73–76 ↗(On Diff #140015)

Could you add comments for these new member functions?

234 ↗(On Diff #140015)

I'd add a comment saying that this function returns true if the target is not Thumb and is within 2^26.

Thanks for putting in the effort to doing this, especially updating the tests! This can also apply to AArch64 as well. The only concern that I have right now are whether it is possible to construct an example that oscillates between short and long thunks and would infinite loop if it were not for the iteration count. In general transitioning from a short thunk to a large thunk will increase the distance between sections, however there is one case where adding a thunk, or increasing the distance can shorten a distance.

OS1 : { *(some sections) }
OS2 0x2000000 : { *(some more sections) }

If in OS1 the ThunkSection size increases then the gap between the InputSections following it and OS2 will narrow, this might mean that Thunks in OS2 that target OS1 can now be written as short range, which then shrinks the distance between OS1 and the InputSections after the OS2 ThunkSection.

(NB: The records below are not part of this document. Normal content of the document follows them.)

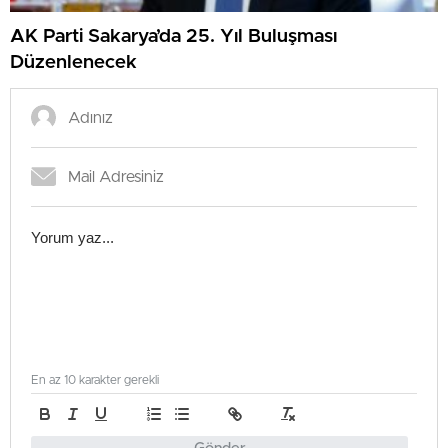
AK Parti Sakarya’da 25. Yıl Buluşması
Düzenlenecek
En az 10 karakter gerekli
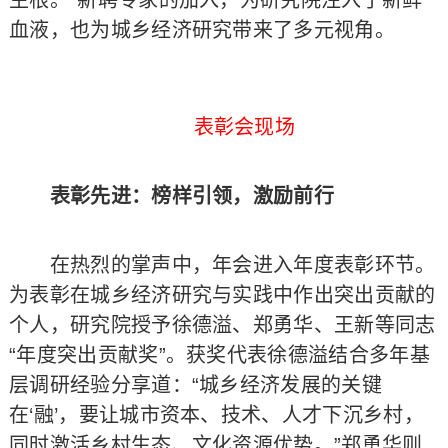
生根。”新聘专家的加入，为研究院注入了新鲜
血液，也为城乡经济研究带来了多元视角。
表彰会现场
表彰先进：榜样引领，激励前行
在热烈的掌声中，年会进入年度表彰环节。
为表彰在城乡经济研究与实践中作出突出贡献的
个人，研究院授予徐德溢、郑勇华、王新等同志
“年度突出贡献奖”。获奖代表徐德溢结合多年基
层调研经验分享道：“城乡经济发展的关键
在‘融’，要让城市资本、技术、人才下沉乡村，
同时激活乡村生态、文化资源优势。”郑勇华则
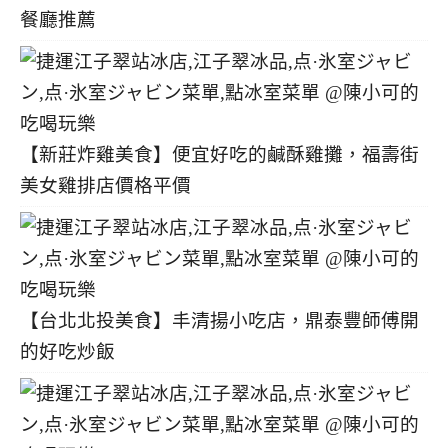
餐廳推薦
【新莊炸雞美食】便宜好吃的鹹酥雞攤，福壽街
美女雞排店價格平價
【台北北投美食】丰清揚小吃店，鼎泰豐師傅開
的好吃炒飯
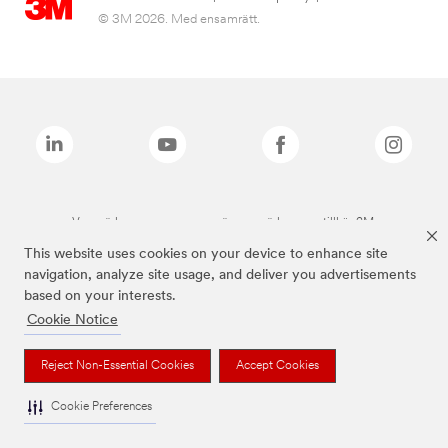
© 3M 2026. Med ensamrätt.
Varumärken som anges ovan är varumärken som tillhör 3M.
This website uses cookies on your device to enhance site
navigation, analyze site usage, and deliver you advertisements
based on your interests.
Cookie Notice
Reject Non-Essential Cookies
Accept Cookies
Cookie Preferences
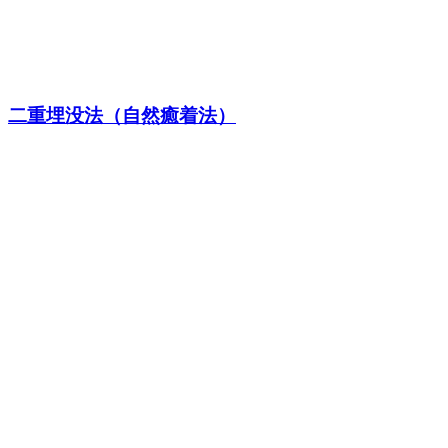
二重埋没法（自然癒着法）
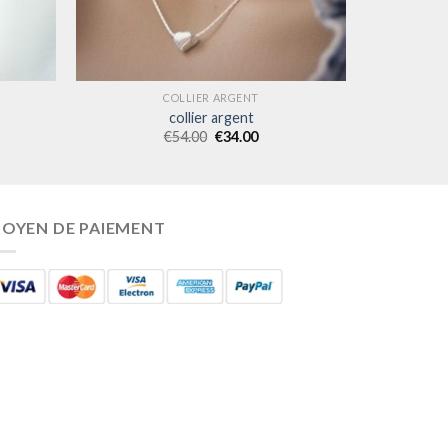
COLLIER ARGENT
collier argent
€
54.00
€
34.00
OYEN DE PAIEMENT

I haven't got a test case that provokes this behaviour, neither have I convinced myself that it is impossible. I think that this case could be avoided by never transitioning a thunk from long to short, but I think it will only be worth doing if it is possible to make a failing test case.

pcc added a comment.Mar 28 2018, 1:31 PM

Thanks for putting in the effort to doing this, especially updating the tests! This can also apply to AArch64 as well. The only concern that I have right now are whether it is possible to construct an example that oscillates between short and long thunks and would infinite loop if it were not for the iteration count. In general transitioning from a short thunk to a large thunk will increase the distance between sections, however there is one case where adding a thunk, or increasing the distance can shorten a distance.

OS1 : { *(some sections) }
OS2 0x2000000 : { *(some more sections) }

If in OS1 the ThunkSection size increases then the gap between the InputSections following it and OS2 will narrow, this might mean that Thunks in OS2 that target OS1 can now be written as short range, which then shrinks the distance between OS1 and the InputSections after the OS2 ThunkSection. I haven't got a test case that provokes this behaviour, neither have I convinced myself that it is impossible. I think that this case could be avoided by never transitioning a thunk from long to short, but I think it will only be worth doing if it is possible to make a failing test case.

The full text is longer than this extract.